I'm planning to add a histogram of sampling schedules, also calculate kmeans with default k=1.
At first I was thinking use k=2, but it will return 2 values even for obvious regular data which may confuse users. Maybe it's better just use k=1 as default, only increase k after verified from histogram.
For the histogram of sampling schedules, the axis labels need to be improved:
The default value is number in seconds, which is not very intuitive in reading.
We can transform them to best units suit for its scale (minutes, hours etc), however the transformation here happened after the breaks in plot is determined, so the transformed values are not integers, which looks a little bit weird.

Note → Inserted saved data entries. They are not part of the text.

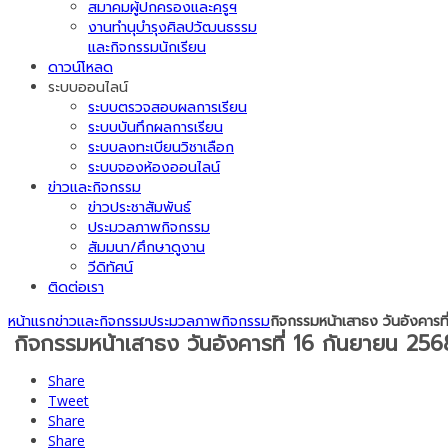
สมาคมผู้ปกครองและครูฯ
งานทำนุบำรุงศิลปวัฒนธรรม
และกิจกรรมนักเรียน
ดาวน์โหลด
ระบบออนไลน์
ระบบตรวจสอบผลการเรียน
ระบบบันทึกผลการเรียน
ระบบลงทะเบียนวิชาเลือก
ระบบจองห้องออนไลน์
ข่าวและกิจกรรม
ข่าวประชาสัมพันธ์
ประมวลภาพกิจกรรม
สัมมนา/ศึกษาดูงาน
วีดิทัศน์
ติดต่อเรา
หน้าแรก
ข่าวและกิจกรรม
ประมวลภาพกิจกรรม
กิจกรรมหน้าเสาธง วันอังคารท
กิจกรรมหน้าเสาธง วันอังคารที่ 16 กันยายน 256
Share
Tweet
Share
Share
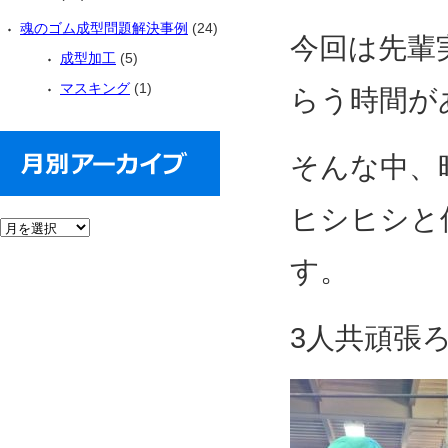
魂のゴム成型問題解決事例
(24)
今回は先輩
成型加工
(5)
マスキング
(1)
らう時間が
そんな中、
ヒシヒシと
す。
3人共頑張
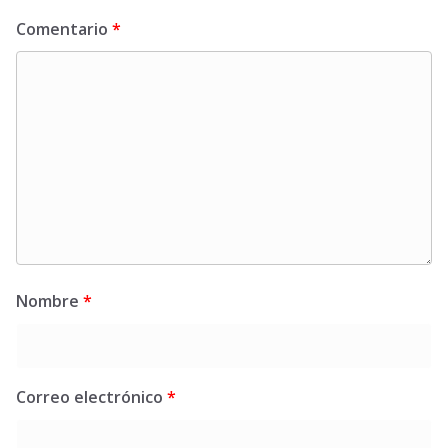
Comentario
*
Nombre
*
Correo electrónico
*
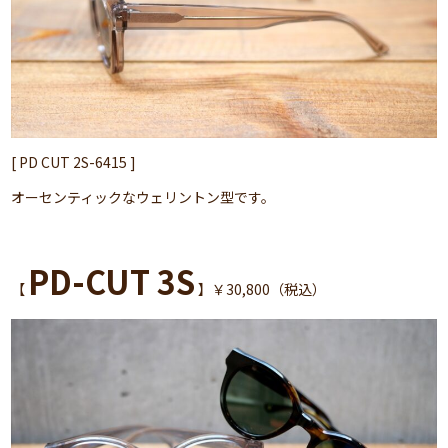
[ PD CUT 2S-6415 ]
オーセンティックなウェリントン型です。
PD-CUT 3S
【
】￥30,800（税込）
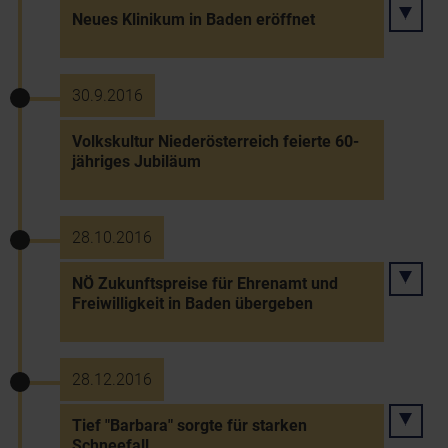
Neues Klinikum in Baden eröffnet
30.9.2016
Volkskultur Niederösterreich feierte 60-
jähriges Jubiläum
28.10.2016
NÖ Zukunftspreise für Ehrenamt und
Freiwilligkeit in Baden übergeben
28.12.2016
Tief "Barbara" sorgte für starken
Schneefall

Alternatively, this transformed the time into a specific time starting from 00:00:00, which should be easier to read, but in concept the value actually changed from a time duration into a specific time in one day. I'm not sure this is a good idea.
To make things more complicated, some data have very small sampling time (much less than seconds, for some cell data), I'm not sure what these will look like with that kind of data. @chfleming Do you have some data in microseconds sampling interval?
It would be awesome to have support for the "dt=" and "weights=" arguments, as outlined in the vignettes.